Rząd Niemiec po raz kolejny planuje zaciągnąć ogromne długi. Projekt budżetu na 2022 rok przewiduje pożyczki w wysokości blisko 100 mld euro. Jednak nie tylko Niemcy zadłużają się na potęgę – ze wzrostem długu publicznego muszą liczyć się także Polacy.

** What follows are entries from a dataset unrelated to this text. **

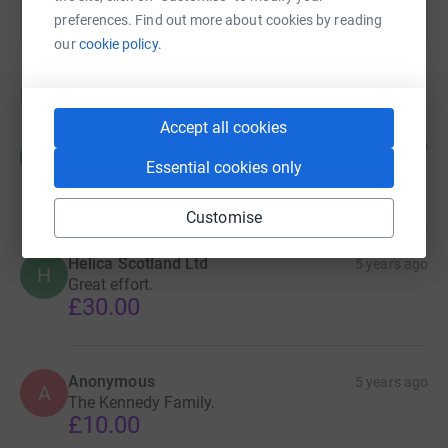
preferences. Find out more about cookies by reading
our
cookie policy.
Donations
Accept all cookies
Carol Chisholm
5 years ago
C
Well done Alexander
Essential cookies only
£20.00
Customise
Helica Scotland Ltd
5 years ago
H
Great effort.
£30.00
Anonymous
5 years ago
A
The Kennedy Family.
£10.00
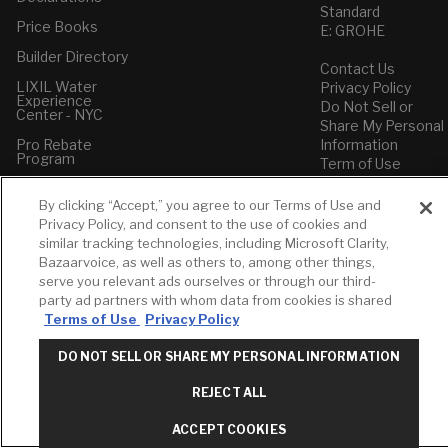
Standard
Price Books
E: GROHE
Builder Directory
Contact Us
LIXIL Water
Privacy Policy
Experience
Do Not Sell or
Center - NYC
Share My Personal
Pro Rebate
Information
Program
Term of Use
American Standard
By clicking “Accept,” you agree to our Terms of Use and
FAQs
Privacy Policy, and consent to the use of cookies and
Grohe FAQs
similar tracking technologies, including Microsoft Clarity,
Bazaarvoice, as well as others to, among other things,
serve you relevant ads ourselves or through our third-
party ad partners with whom data from cookies is shared
Terms of Use
Privacy Policy
DO NOT SELL OR SHARE MY PERSONAL INFORMATION
REJECT ALL
ACCEPT COOKIES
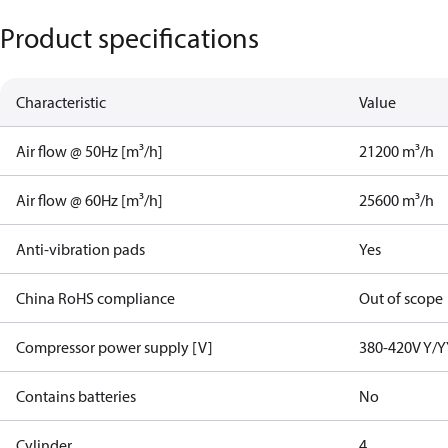
Product specifications
Characteristic
Value
Air flow @ 50Hz [m³/h]
21200 m³/h
Air flow @ 60Hz [m³/h]
25600 m³/h
Anti-vibration pads
Yes
China RoHS compliance
Out of scope
Compressor power supply [V]
380-420V Y/Y
Contains batteries
No
Cylinder
4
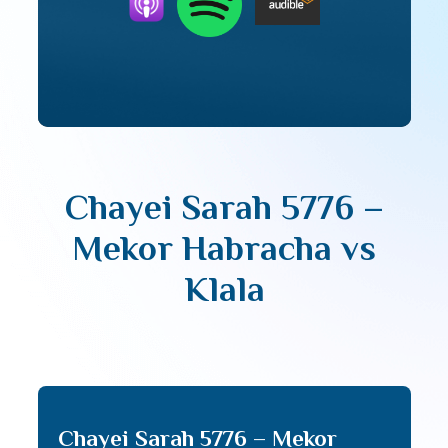
Chayei Sarah 5776 –
Mekor Habracha vs
Klala
Chayei Sarah 5776 – Mekor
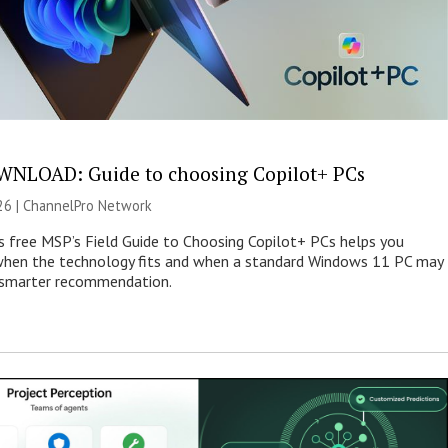
NLOAD: Guide to choosing Copilot+ PCs
26 |
ChannelPro Network
s free MSP’s Field Guide to Choosing Copilot+ PCs helps you
when the technology fits and when a standard Windows 11 PC may
e smarter recommendation.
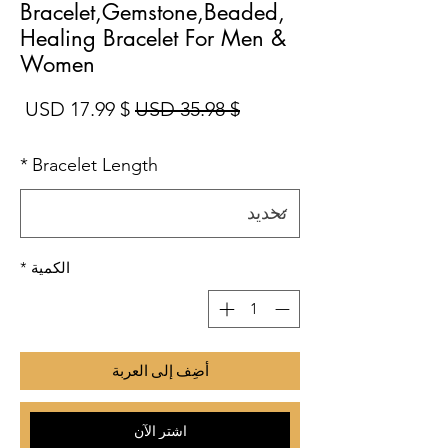
Bracelet,Gemstone,Beaded,
Healing Bracelet For Men &
Women
بيع
سعر عادي
$ 17.99 USD
$ 35.98 USD
*
Bracelet Length
*
الكمية
أضِف إلى العربة
اشترِ الآن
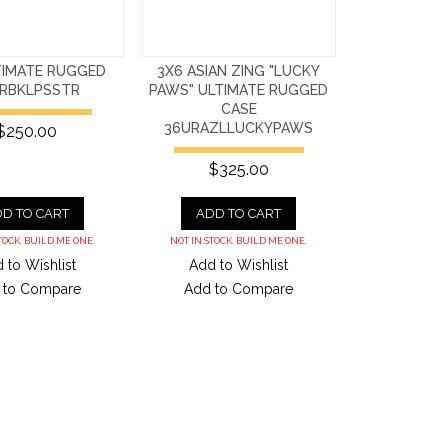
TIMATE RUGGED
3X6 ASIAN ZING "LUCKY
URBKLPSSTR
PAWS" ULTIMATE RUGGED
CASE
36URAZLLUCKYPAWS
$250.00
$325.00
D TO CART
ADD TO CART
TOCK. BUILD ME ONE.
NOT IN STOCK. BUILD ME ONE.
 to Wishlist
Add to Wishlist
 to Compare
Add to Compare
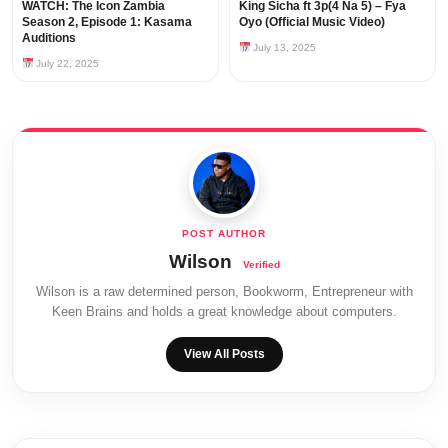
WATCH: The Icon Zambia
King Sicha ft 3p(4 Na 5) – Fya
Season 2, Episode 1: Kasama
Oyo (Official Music Video)
Auditions
July 13, 2025
July 22, 2025
Wilson
Wilson is a raw determined person, Bookworm, Entrepreneur with
Keen Brains and holds a great knowledge about computers.
View All Posts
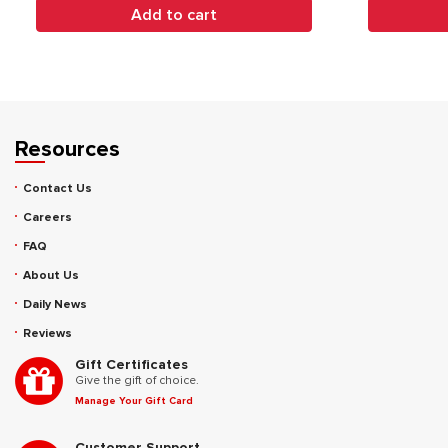
Add to cart
Resources
Contact Us
Careers
FAQ
About Us
Daily News
Reviews
Gift Certificates
Give the gift of choice.
Manage Your Gift Card
Customer Support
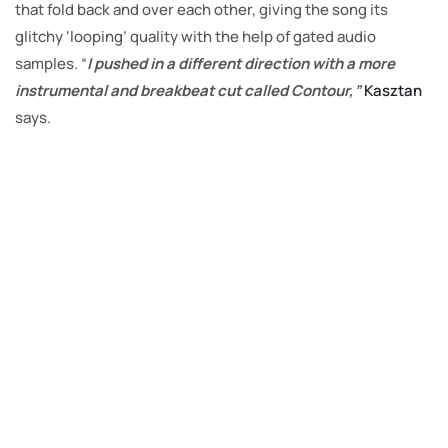
that fold back and over each other, giving the song its
glitchy ‘looping’ quality with the help of gated audio
samples. “
I pushed in a different direction with a more
instrumental and breakbeat cut called Contour,”
Kasztan
says.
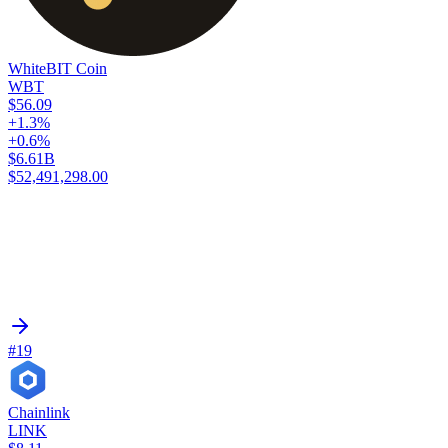
WhiteBIT Coin
WBT
$56.09
+1.3%
+0.6%
$6.61B
$52,491,298.00
#19
Chainlink
LINK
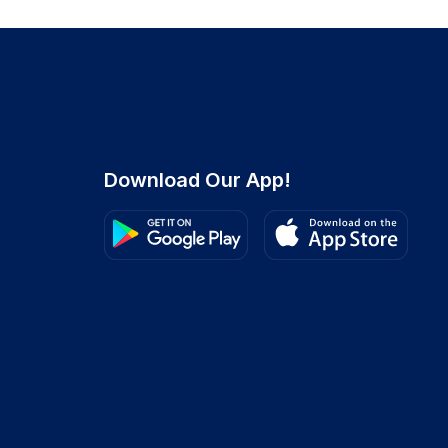
Download Our App!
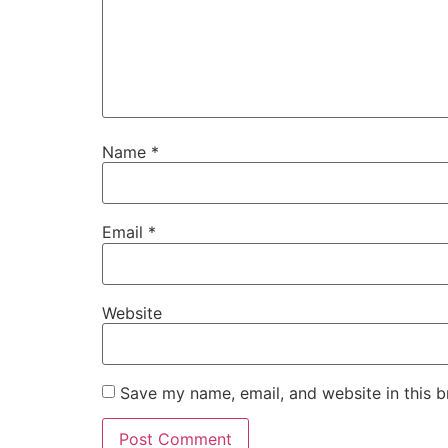
Name
*
Email
*
Website
Save my name, email, and website in this b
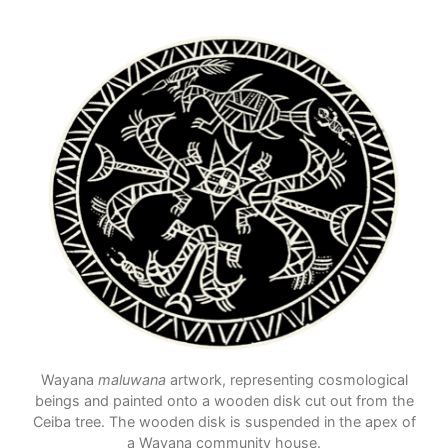
Wayana
maluwana
artwork, representing cosmological
beings and painted onto a wooden disk cut out from the
Ceiba tree. The wooden disk is suspended in the apex of
a Wayana community house.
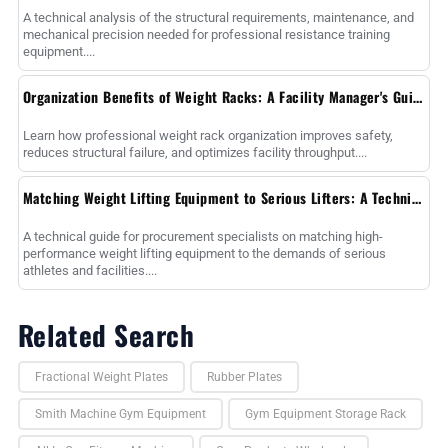
A technical analysis of the structural requirements, maintenance, and
mechanical precision needed for professional resistance training
equipment....
Organization Benefits of Weight Racks: A Facility Manager's Guide to Operational Efficiency
Learn how professional weight rack organization improves safety,
reduces structural failure, and optimizes facility throughput....
Matching Weight Lifting Equipment to Serious Lifters: A Technical Procurement Guide
A technical guide for procurement specialists on matching high-
performance weight lifting equipment to the demands of serious
athletes and facilities....
Related Search
Fractional Weight Plates
Rubber Plates
Smith Machine Gym Equipment
Gym Equipment Storage Rack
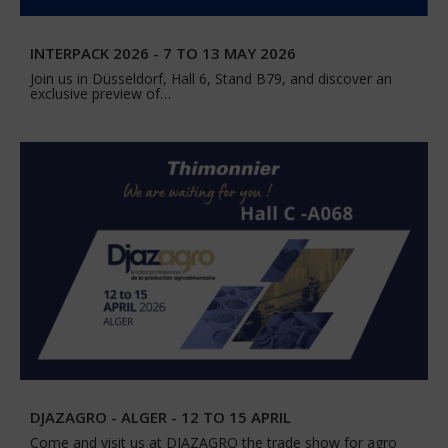
INTERPACK 2026 - 7 TO 13 MAY 2026
Join us in Düsseldorf, Hall 6, Stand B79, and discover an
exclusive preview of…
DJAZAGRO - ALGER - 12 TO 15 APRIL
Come and visit us at DJAZAGRO the trade show for agro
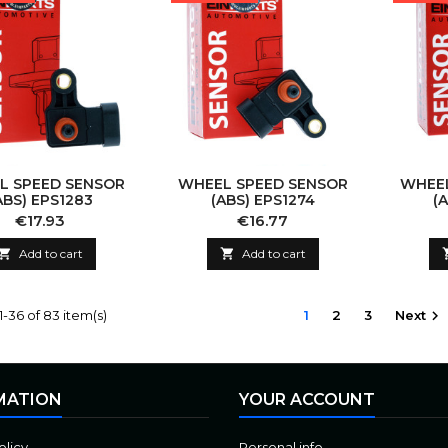
L SPEED SENSOR
WHEEL SPEED SENSOR
WHEEL
ABS) EPS1283
(ABS) EPS1274
(
Price
Price
€17.93
€16.77

Add to cart

Add to cart
-36 of 83 item(s)
1
2
3
Next

MATION
YOUR ACCOUNT
olicy
Personal info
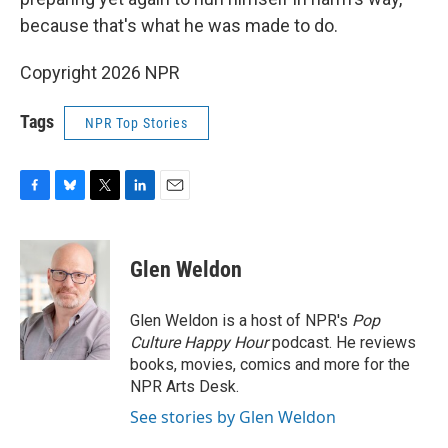
because that's what he was made to do.
Copyright 2026 NPR
Tags
NPR Top Stories
F
B
T
L
E
a
l
w
i
m
c
u
i
n
a
e
e
t
k
i
Glen Weldon
b
s
t
e
l
o
k
e
d
o
y
r
I
Glen Weldon is a host of NPR's
Pop
k
n
Culture Happy Hour
podcast. He reviews
books, movies, comics and more for the
NPR Arts Desk.
See stories by Glen Weldon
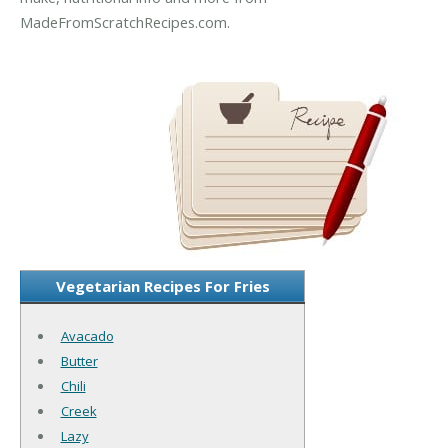
MadeFromScratchRecipes.com.
Vegetarian Recipes For Fries
Avacado
Butter
Chili
Creek
Lazy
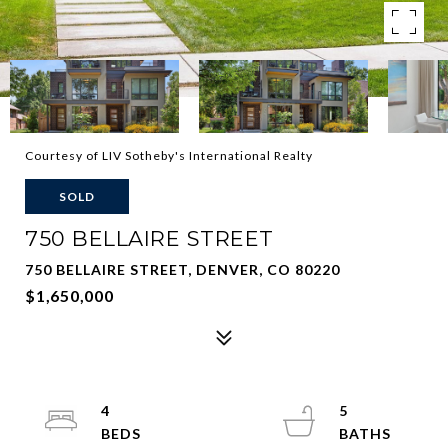
Courtesy of LIV Sotheby's International Realty
SOLD
750 BELLAIRE STREET
750 BELLAIRE STREET, DENVER, CO 80220
$1,650,000
4
5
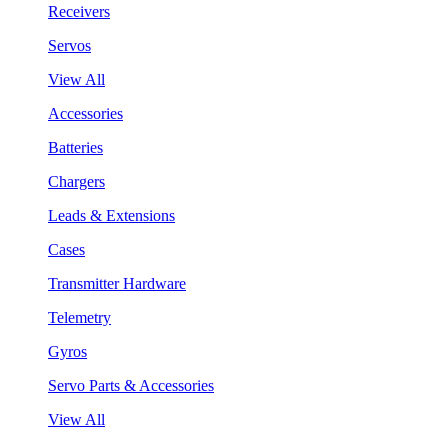
Receivers
Servos
View All
Accessories
Batteries
Chargers
Leads & Extensions
Cases
Transmitter Hardware
Telemetry
Gyros
Servo Parts & Accessories
View All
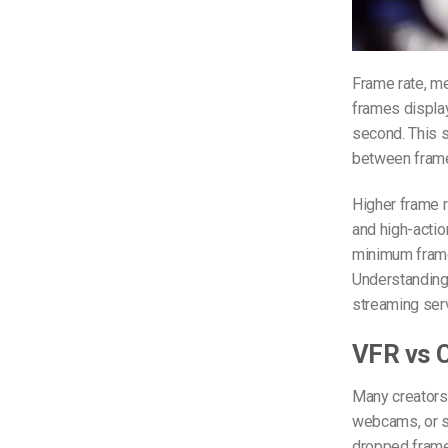
Frame rate, m
frames displa
second. This s
between frame
Higher frame r
and high-actio
minimum frame 
Understanding 
streaming serv
VFR vs C
Many creators
webcams, or s
dropped frames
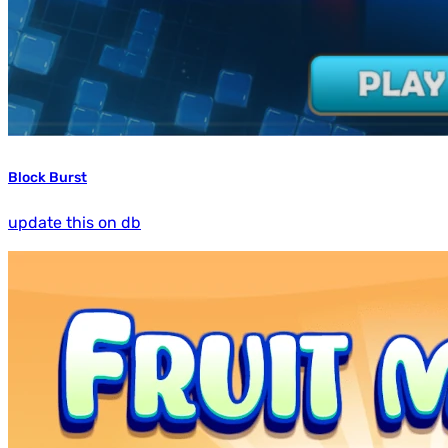
Block Burst
update this on db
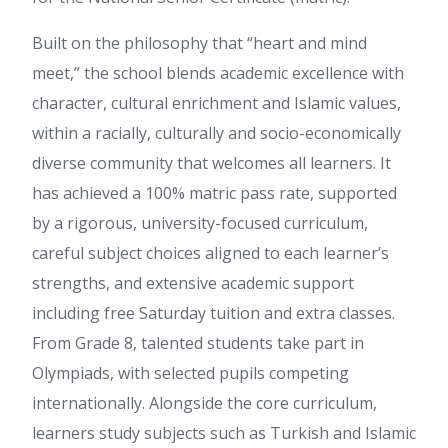
Built on the philosophy that “heart and mind
meet,” the school blends academic excellence with
character, cultural enrichment and Islamic values,
within a racially, culturally and socio-economically
diverse community that welcomes all learners. It
has achieved a 100% matric pass rate, supported
by a rigorous, university-focused curriculum,
careful subject choices aligned to each learner’s
strengths, and extensive academic support
including free Saturday tuition and extra classes.
From Grade 8, talented students take part in
Olympiads, with selected pupils competing
internationally. Alongside the core curriculum,
learners study subjects such as Turkish and Islamic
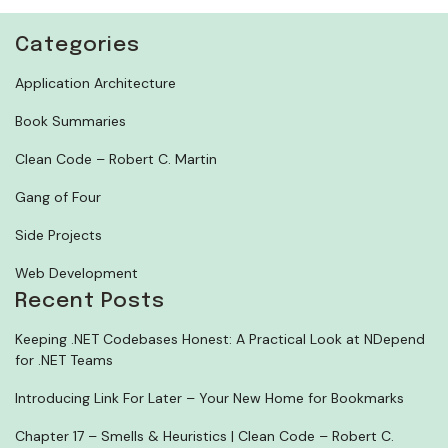
Categories
Application Architecture
Book Summaries
Clean Code – Robert C. Martin
Gang of Four
Side Projects
Web Development
Recent Posts
Keeping .NET Codebases Honest: A Practical Look at NDepend
for .NET Teams
Introducing Link For Later – Your New Home for Bookmarks
Chapter 17 – Smells & Heuristics | Clean Code – Robert C.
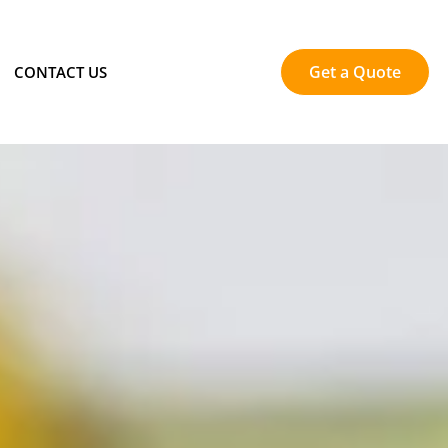
Get a Quote
CONTACT US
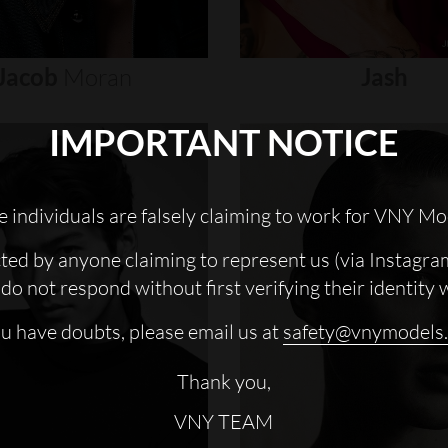
Jacob
Moran
Jash
IMPORTANT NOTICE
 individuals are falsely claiming to work for VNY Mo
cted by anyone claiming to represent us (via Instagra
do not respond without first verifying their identity 
ou have doubts, please email us at
safety@vnymodels
Thank you,
VNY TEAM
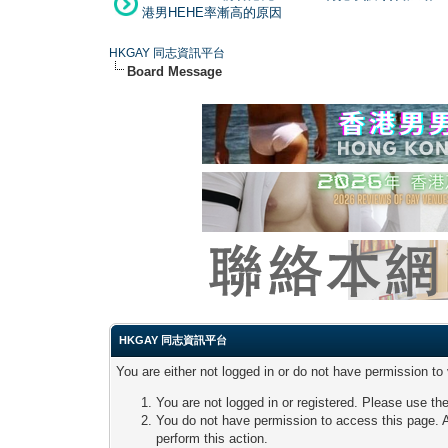
港男HEHE率漸高的原因
HKGAY 同志資訊平台
Board Message
HKGAY 同志資訊平台
You are either not logged in or do not have permission to
You are not logged in or registered. Please use the
You do not have permission to access this page. A
perform this action.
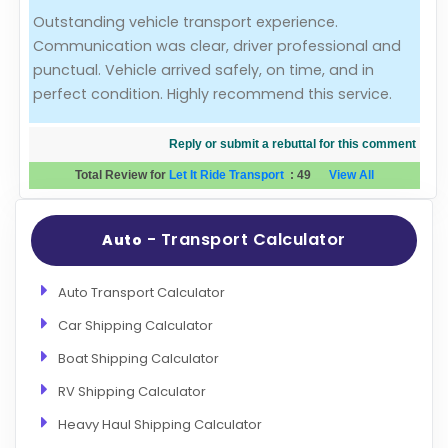
Outstanding vehicle transport experience.
Evaluation Criteria
Communication was clear, driver professional and
punctual. Vehicle arrived safely, on time, and in
Car Shipping
perfect condition. Highly recommend this service.
Reply or submit a rebuttal for this comment
Total Review for
Let It Ride Transport
:
49
View All
- Transport Calculator
Auto
Auto Transport Calculator
Car Shipping Calculator
Boat Shipping Calculator
RV Shipping Calculator
Heavy Haul Shipping Calculator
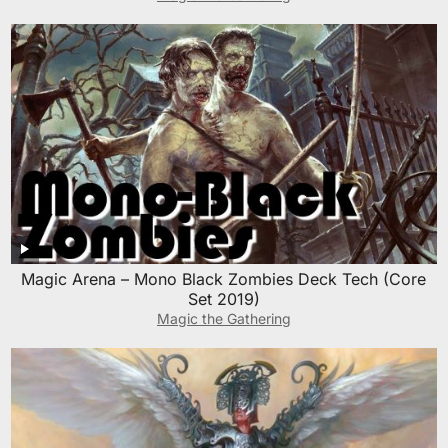
Magic Arena – Mono Black Zombies Deck Tech (Core
Set 2019)
Magic the Gathering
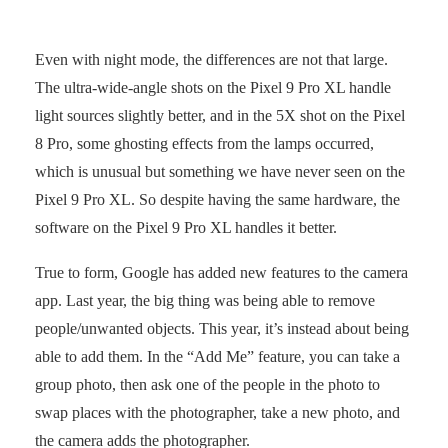
Even with night mode, the differences are not that large.
The ultra-wide-angle shots on the Pixel 9 Pro XL handle
light sources slightly better, and in the 5X shot on the Pixel
8 Pro, some ghosting effects from the lamps occurred,
which is unusual but something we have never seen on the
Pixel 9 Pro XL. So despite having the same hardware, the
software on the Pixel 9 Pro XL handles it better.
True to form, Google has added new features to the camera
app. Last year, the big thing was being able to remove
people/unwanted objects. This year, it’s instead about being
able to add them. In the “Add Me” feature, you can take a
group photo, then ask one of the people in the photo to
swap places with the photographer, take a new photo, and
the camera adds the photographer.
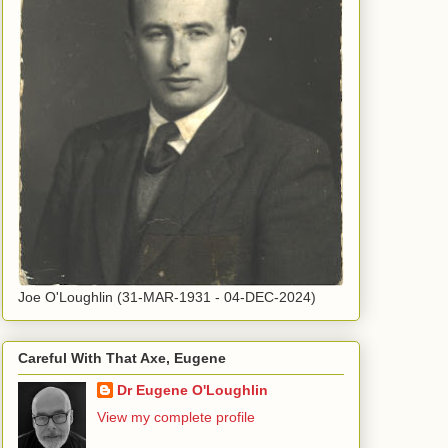
Joe O'Loughlin (31-MAR-1931 - 04-DEC-2024)
Careful With That Axe, Eugene
Dr Eugene O'Loughlin
View my complete profile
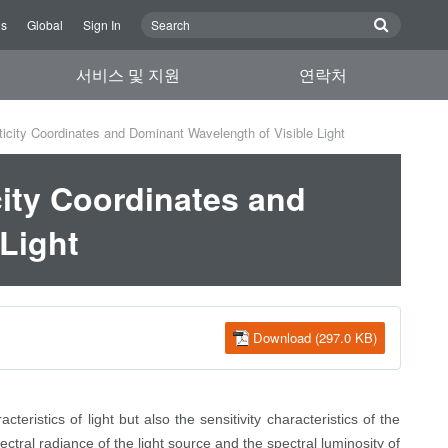
Us
Global
Sign In
서비스 및 지원
연락처
ity Coordinates and Dominant Wavelength of Visible Light
ity Coordinates and
Light
Download (297.0 KB)
teristics of light but also the sensitivity characteristics of the
ctral radiance of the light source and the spectral luminosity of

Wzrost długu publicznego to jeden z wielu skutków pandemii koronawirusa. Zadłużenie Polski rosło od lat, jednak dopiero wybuch pandemii spowodował przełom. „Prognozowany wzrost o 433 mld zł w latach 2020-21 odpowiada w przybliżeniu przyrostowi długu w ciągu wcześniejszych 11 lat” – czytamy na portalu money.pl. Już teraz na każdego Polaka przypada aż 39 tysięcy długu – około 11 tysięcy z tej kwoty to dług, który powstał (lub powstanie) w latach 2020-21.
W podobnej sytuacji znajdują się Niemcy, gdzie według nowego projektu dług narosły w wyniku pandemii w latach 2020-2022 wyniesie w sumie 470 mld euro. Jeszcze marcu ministerstwo finansów planowało zadłużenie netto w 2022 r. na 81,5 mld euro. Jednak w minioną środę telewizja ARD podała informację, że gabinet przyjął nowy projekt budżetu.
>>Spis powszechny 2021: W Polsce do drzwi zaczęli pukać rachmistrzowie. Posypią się kary
Okazało się, że rząd planuje zaciągnąć więcej długu, niż wcześniej zakładano – ma on wynieść 99,7 mld euro. Wzrost tej kwoty jest mocno związany z pandemią, m. in. pomocą dla przedsiębiorców. Planowany jest także wzrost wydatków na ochronę klimatu i zdrowie.
W 2020 rząd federalny zaciągnął 130 mld euro długu, w 2021 – 240 mld. Projekt budżetu na 2022 roku wciąż może ulec zmianie. Musi on zostać zatwierdzony przez nowy Bundestag, który zostanie wybrany dopiero jesienią.